Every entry below should be reproduced exactly, with all pictures left out.

(Stored data entries)
========================================================================

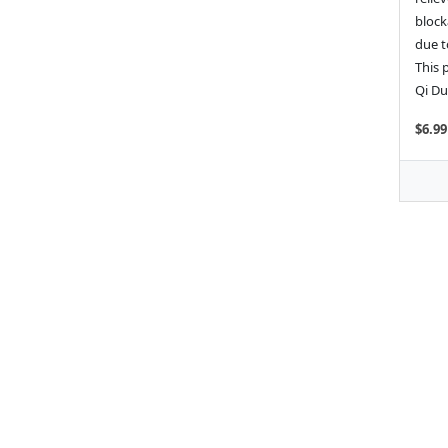
block
due t
This 
Qi Du
$6.99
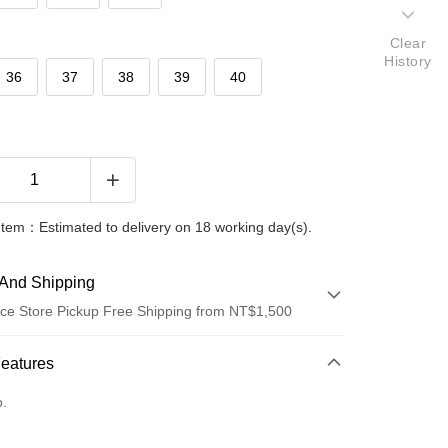
Clear
History
36
37
38
39
40
Item：Estimated to delivery on 18 working day(s).
And Shipping
ce Store Pickup Free Shipping from NT$1,500
 Method
Features
d (Full Payment)
o.
ce Store Pickup and Pay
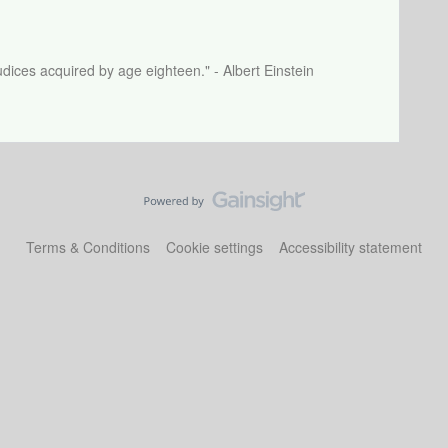
dices acquired by age eighteen." - Albert Einstein
Terms & Conditions
Cookie settings
Accessibility statement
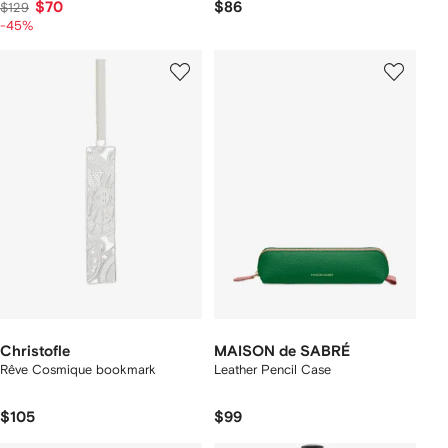
$70
$86
$129
-45%
Christofle
MAISON de SABRÉ
Rêve Cosmique bookmark
Leather Pencil Case
$105
$99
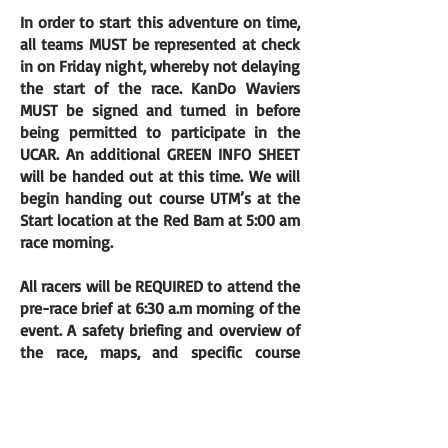
In order to start this adventure on time,
all teams MUST be represented a
t check
in on Friday night, whereby not delaying
the start of the race. KanDo Waviers
MUST be signed and turned in before
being permitted to participate in the
UCAR. An additional GREEN INFO SHEET
will be handed out at this time. We will
begin handing out course UTM’s at the
Start location at the Red Barn at 5:00 am
race morning.
All racers will be REQUIRED to attend the
pre-race brief at 6:30 a.m morning of the
event. A safety briefing and overview of
the race, maps, and specific course
instructions may be given out at that
time. REMEMBER, THIS IS A REQUIREMENT
FOR PARTICIPATING IN THE RACE!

========================================================================

- _Finished task_
block
due t
This 
Qi Du
$6.99
Clear
History
36
37
38
39
40
Item：Estimated to delivery on 18 working day(s).
And Shipping
ce Store Pickup Free Shipping from NT$1,500
 Method
Features
d (Full Payment)
o.
ce Store Pickup and Pay
dices acquired by age eighteen." - Albert Einstein
Terms & Conditions
Cookie settings
Accessibility statement
$70
$86
$129
-45%
Christofle
MAISON de SABRÉ
Rêve Cosmique bookmark
Leather Pencil Case
$105
$99
In order to start this adventure on time,
all teams MUST be represented a
t check
in on Friday night, whereby not delaying
the start of the race. KanDo Waviers
MUST be signed and turned in before
being permitted to participate in the
UCAR. An additional GREEN INFO SHEET
will be handed out at this time. We will
begin handing out course UTM’s at the
Start location at the Red Barn at 5:00 am
race morning.
All racers will be REQUIRED to attend the
pre-race brief at 6:30 a.m morning of the
event. A safety briefing and overview of
the race, maps, and specific course
instructions may be given out at that
time. REMEMBER, THIS IS A REQUIREMENT
FOR PARTICIPATING IN THE RACE!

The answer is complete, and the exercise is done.